Rencontre avec Jeremy Rifkin : La troisième révolution industrielle est en marche

L’humanité peut sortir de la crise globale – économique, climatique, sociale… – dans laquelle elle est plongée, prophétise Jeremy Rifkin. 
À condition qu’elle sache modifier, de manière volontariste et concertée, 
la distribution et la production d’énergie.

Vous annoncez dans votre dernier livre l’imminence d’une « troisième révolution industrielle ». Qu’entendez-vous par là ?

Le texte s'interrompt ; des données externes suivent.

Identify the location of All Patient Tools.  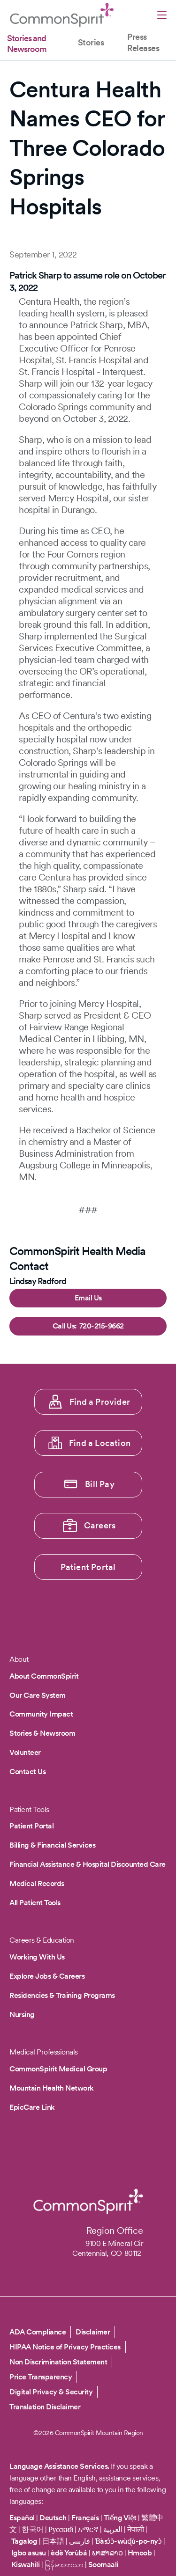 (35, 1902).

Il faut d’abord bien comprendre le terme de révolution industrielle. La naissance d’une révolution industrielle est liée à la conjonction de deux éléments : l’émergence de nouvelles technologies de l’information et l’apparition d’une nouvelle donne énergétique. C’est grâce à la mise en place d’infrastructures d’énergie et de communications que peut s’instaurer une croissance à long terme. Celle-ci débouche sur une nouvelle ère économique, qui bouleverse les relations sociales et politiques d’un pays et, in fine, l’ordre géopolitique mondial. Au XIXe siècle, la technologie de la machine à vapeur a permis l’essor de l’imprimerie, qui a servi de socle à la première révolution industrielle. La diffusion de l’imprimé a encouragé l’alphabétisation de masse via l’avènement d’une école publique dont le but était de former une main-d’œuvre capable de maîtriser les opérations complexes d’une économie du rail et de l’usine, alimentée en charbon et propulsée à la vapeur. Au début du XXe siècle, la communication électrique (le téléphone, la radio puis la télévision) a convergé avec le moteur à combustion interne pour engendrer la deuxième révolution industrielle. On a alors pu produire en série et consommer en masse. Les repères spatiotemporels ont été modifiés par l’automobile. On a construit des autoroutes, les gens sont venus s’installer dans de nouvelles zones suburbaines : ces changements ont remodelé la société et créé un réseau de communications capable de gérer les activités géographiquement dispersées de l’âge du pétrole et de la voiture.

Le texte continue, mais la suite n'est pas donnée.